United States v. Bare, No. 06-0911/AF, asks

WHETHER, IN LIGHT OF UNITED STATES v. BERRY, 61 M.J. 91 (C.A.A.F. 2005) AND UNITED STATES v. MCDONALD, 59 M.J. 426 (C.A.A.F. 2004), EVIDENCE OF UNCHARGED SEXUAL ACTS BETWEEN APPELLANT, WHEN HE WAS AN ADOLESCENT, AND HIS SISTER WAS IMPROPERLY ADMITTED AND MATERIALLY PREJUDICED APPELLANT.

The opinion of the Air Force Court of Criminal Appeals, which answered that question with a resounding "no," is published at 63 M.J. 707 (A.F. Ct. Crim. App. 2006).

In United States v. Carr, No. 06-0758/AF, CAAF granted the petition to review

WHETHER APPELLANT'S PLEAS OF GUILTY TO ASSAULT CONSUMMATED BY BATTERY WERE IMPROVIDENT BECAUSE EVIDENCE ADDUCED DURING HIS PROVIDENCE INQUIRY INDICATED THAT HE OBTAINED CONSENT FROM THE ALLEGED VICTIMS DUE TO FRAUD IN THE INDUCEMENT, RATHER THAN FRAUD IN THE FACTUM.

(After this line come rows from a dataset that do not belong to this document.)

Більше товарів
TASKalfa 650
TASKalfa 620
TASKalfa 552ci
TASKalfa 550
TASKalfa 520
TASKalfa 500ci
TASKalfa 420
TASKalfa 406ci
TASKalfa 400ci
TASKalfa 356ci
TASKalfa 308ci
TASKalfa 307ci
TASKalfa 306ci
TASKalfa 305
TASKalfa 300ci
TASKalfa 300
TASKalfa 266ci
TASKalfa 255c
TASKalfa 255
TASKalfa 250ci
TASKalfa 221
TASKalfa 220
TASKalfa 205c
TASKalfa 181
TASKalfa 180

This is another one of those cases that is far more interesting than anyone would ever guess from the wording of the issue presented. See generally "A table setting contest," 3 Oct 2006, http://caaflog.blogspot.com/2006/10/table-setting-contest. Here's a brief excerpt from the Air Force Court's opinion: "[A]ppellant frequently pulled duty in the motor pool, but in his spare time devoted his energies and attention to passing himself off as a doctor. He obtained a number of medical textbooks and paraphernalia associated with the medical profession, including syringes, swabs, hospital gowns, and a speculum. He outfitted himself with a pager and cell phone and told women he met that he was an on-call doctor at a local obstetrics and gynecology clinic. He became sufficiently conversant with terms and concepts associated with the field of gynecology to convince a number of women that he actually was a doctor studying to become a specialist in that field." United States v. Carr, 63 M.J. 615, 617 (A.F. Ct. Crim. App. 2006). To quote Roxy Music, "Dim the lights, you can guess the rest." Well, except for one specific detail, which no one would guess: "none of the exams were conducted at a doctor's office, hospital, or clinic. Instead, most were in hotel rooms, and one was done in the back of a U-Haul truck." Id. A U-Haul truck?

I don't know Judge Mathews, but kudos to him for a well-written and well-reasoned opinion.

--Dwight Sullivan

3 comments:

Marcus Fulton said...

I guess he was working on "Mom's Attic."

Sorry.

Mary Hall said...

U-haul? I would have thought a "Ryder."

No Man said...

You can always count on Fulton, mr. i've never seen a cross country (or cross-globe) pcs i didn't like, for moving supplies humor.